Kepala BPOM RI Taruna Ikrar mengatakan, makanan olahan siap saji memiliki batas waktu aman untuk dikonsumsi. Berdasarkan standar operasional prosedur (SOP) pengawasan keamanan pangan yang diterapkan BPOM, makanan yang telah selesai dimasak seharusnya tidak dibiarkan terlalu lama sebelum disajikan kepada penerima manfaat.
Batas aman tersebut, kata Taruna, maksimal empat jam setelah makanan matang.
Namun, berdasarkan penelusuran tim BPOM di lapangan, masih ditemukan praktik pengolahan dan distribusi makanan yang melampaui batas waktu tersebut secara signifikan.
Temuan itu menjadi perhatian serius karena semakin panjang makanan berada dalam kondisi yang tidak sesuai dengan standar keamanan pangan, semakin besar pula risiko terjadinya penurunan mutu dan pertumbuhan mikroorganisme yang dapat membahayakan kesehatan.
Taruna mengungkapkan contoh ekstrem yang ditemukan dalam pengawasan. Ada makanan yang mulai diproduksi pada sekitar pukul 01.00 dini hari, kemudian baru diedarkan dan disajikan sekitar pukul 12.00 siang.
Artinya, terdapat jeda sekitar 11 jam sejak proses pengolahan hingga makanan dikonsumsi.
“Salah satu penyebabnya misalnya diproduksi jam 01.00 malam, diolah, dimasak, nanti diedarkan, disajikan pada saat jam 12.00 siang. Artinya itu kurang lebih 11 jam. Sementara SOP yang kami berikan kepada satuan pelaksana yang berhubungan itu, jangan lewat 4 jam,” ujar Taruna saat ditemui di Kantor BPOM, Jakarta Pusat, Senin (14/9/2026).
Menurut Taruna, kondisi tersebut sudah berada jauh di luar batas yang ditetapkan dalam pengawasan keamanan pangan.
“Kalau lewat 4 jam, itu hitungan kami itu sudah basi,” tegasnya.
Makanan Terlalu Lama di Suhu Ruang Jadi Perhatian
Taruna menjelaskan, persoalan waktu tidak dapat dipisahkan dari kondisi penyimpanan makanan.
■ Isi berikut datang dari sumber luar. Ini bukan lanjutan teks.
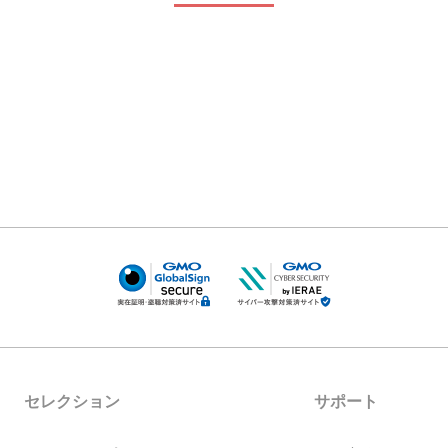
セレクション
サポート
Makanan yang terlalu lama berada pada suhu ruang berpotensi mengalami degradasi kualitas.
Dalam kondisi tertentu, proses tersebut dapat menciptakan lingkungan yang mendukung pertumbuhan mikroorganisme maupun pembentukan senyawa berbahaya.
“Nah, kalau sudah basi, terjadi berbagai macam faktor-faktor. Dan setelah kita lihat pada saat di lapangan, kita ambil sampel dan sebagainya, memang ada yang mengandung berbagai macam alflatoksin, ada dan sebagainya, itu karena proses degradasi dari makanan itu,” kata Taruna.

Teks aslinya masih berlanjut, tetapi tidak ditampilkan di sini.